ABOUT THIS TASK: From the records below, transcribe exactly the lines that begin at the line with "Statystyki odwiedzin" and end at the line with "Polityką Plików Cookies", both included.

=== Begin Enclosure ===

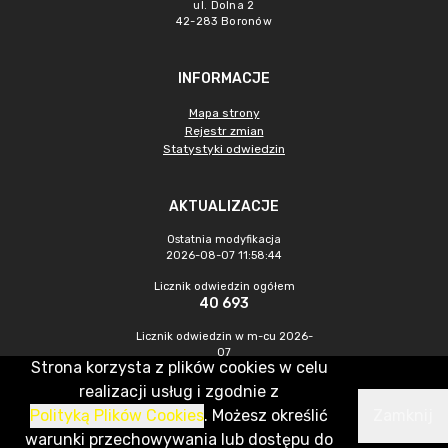
ul. Dolna 2
42-283 Boronów
INFORMACJE
Mapa strony
Rejestr zmian
Statystyki odwiedzin
AKTUALIZACJE
Ostatnia modyfikacja
2026-08-07 11:58:44
Licznik odwiedzin ogółem
40 693
Licznik odwiedzin w m-cu 2026-
07
Strona korzysta z plików cookies w celu
330
realizacji usług i zgodnie z
Polityką Plików Cookies
. Możesz określić
Zamknij
CMS & Hosting: Nefeni Sp. z o.o.
warunki przechowywania lub dostępu do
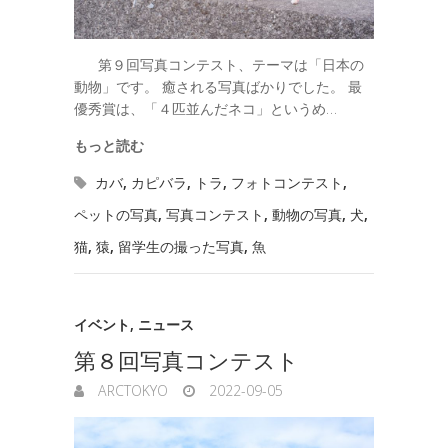
第９回写真コンテスト、テーマは「日本の
動物」です。 癒される写真ばかりでした。 最
優秀賞は、「４匹並んだネコ」というめ…
もっと読む
カバ
,
カピバラ
,
トラ
,
フォトコンテスト
,
ペットの写真
,
写真コンテスト
,
動物の写真
,
犬
,
猫
,
猿
,
留学生の撮った写真
,
魚
イベント
,
ニュース
第８回写真コンテスト
ARCTOKYO
2022-09-05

=== End Enclosure ===

ANSWER BOX:
Statystyki odwiedzin
AKTUALIZACJE
Ostatnia modyfikacja
2026-08-07 11:58:44
Licznik odwiedzin ogółem
40 693
Licznik odwiedzin w m-cu 2026-
07
Strona korzysta z plików cookies w celu
330
realizacji usług i zgodnie z
Polityką Plików Cookies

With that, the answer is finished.